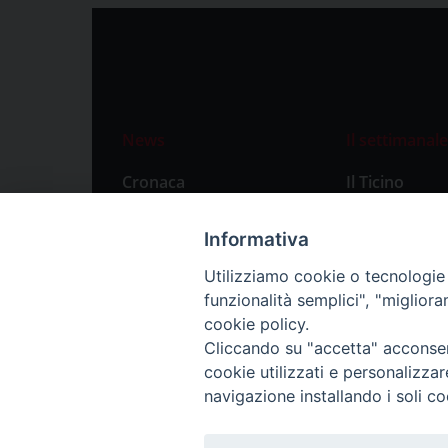
News
Il settimanale
Cronaca
Il Ticino
Attualità
Abbonament
Informativa
Primo Piano
Privacy Polic
Utilizziamo cookie o tecnologie s
Territorio
funzionalità semplici", "miglior
Città
cookie policy.
Cliccando su "accetta" acconsent
Politica
cookie utilizzati e personalizza
Sport
navigazione installando i soli co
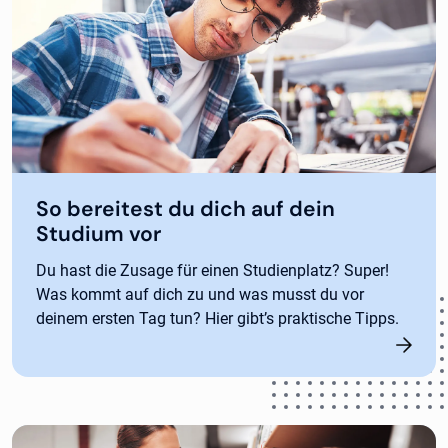
So bereitest du dich auf dein
Studium vor
Du hast die Zusage für einen Studienplatz? Super!
Was kommt auf dich zu und was musst du vor
deinem ersten Tag tun? Hier gibt’s praktische Tipps.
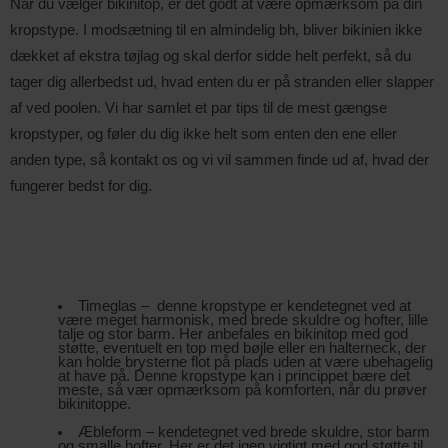
Når du vælger bikinitop, er det godt at være opmærksom på din 
kropstype. I modsætning til en almindelig bh, bliver bikinien ikke 
dækket af ekstra tøjlag og skal derfor sidde helt perfekt, så du 
tager dig allerbedst ud, hvad enten du er på stranden eller slapper 
af ved poolen. Vi har samlet et par tips til de mest gængse 
kropstyper, og føler du dig ikke helt som enten den ene eller 
anden type, så kontakt os og vi vil sammen finde ud af, hvad der 
fungerer bedst for dig.
Timeglas –  denne kropstype er kendetegnet ved at 
være meget harmonisk, med brede skuldre og hofter, lille 
talje og stor barm. Her anbefales en bikinitop med god 
støtte, eventuelt en top med bøjle eller en halterneck, der 
kan holde brysterne flot på plads uden at være ubehagelig 
at have på. Denne kropstype kan i princippet bære det 
meste, så vær opmærksom på komforten, når du prøver 
bikinitoppe.
Æbleform – kendetegnet ved brede skuldre, stor barm 
og smalle hofter. Her er det igen vigtigt med god støtte til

### TASK REQUIREMENTS
Make an exact copy of the listing above. Its pictures are not needed.

### ANSWER TO THE PROBLEM
News
Il settimanale
Cronaca
Il Ticino
Attualità
Abbonament
Informativa
Primo Piano
Privacy Polic
Utilizziamo cookie o tecnologie s
Territorio
funzionalità semplici", "miglior
Città
cookie policy.
Cliccando su "accetta" acconsent
Politica
cookie utilizzati e personalizza
Sport
navigazione installando i soli co
So bereitest du dich auf dein
Studium vor
Du hast die Zusage für einen Studienplatz? Super!
Was kommt auf dich zu und was musst du vor
deinem ersten Tag tun? Hier gibt’s praktische Tipps.
Når du vælger bikinitop, er det godt at være opmærksom på din 
kropstype. I modsætning til en almindelig bh, bliver bikinien ikke 
dækket af ekstra tøjlag og skal derfor sidde helt perfekt, så du 
tager dig allerbedst ud, hvad enten du er på stranden eller slapper 
af ved poolen. Vi har samlet et par tips til de mest gængse 
kropstyper, og føler du dig ikke helt som enten den ene eller 
anden type, så kontakt os og vi vil sammen finde ud af, hvad der 
fungerer bedst for dig.
Timeglas –  denne kropstype er kendetegnet ved at 
være meget harmonisk, med brede skuldre og hofter, lille 
talje og stor barm. Her anbefales en bikinitop med god 
støtte, eventuelt en top med bøjle eller en halterneck, der 
kan holde brysterne flot på plads uden at være ubehagelig 
at have på. Denne kropstype kan i princippet bære det 
meste, så vær opmærksom på komforten, når du prøver 
bikinitoppe.
Æbleform – kendetegnet ved brede skuldre, stor barm 
og smalle hofter. Her er det igen vigtigt med god støtte til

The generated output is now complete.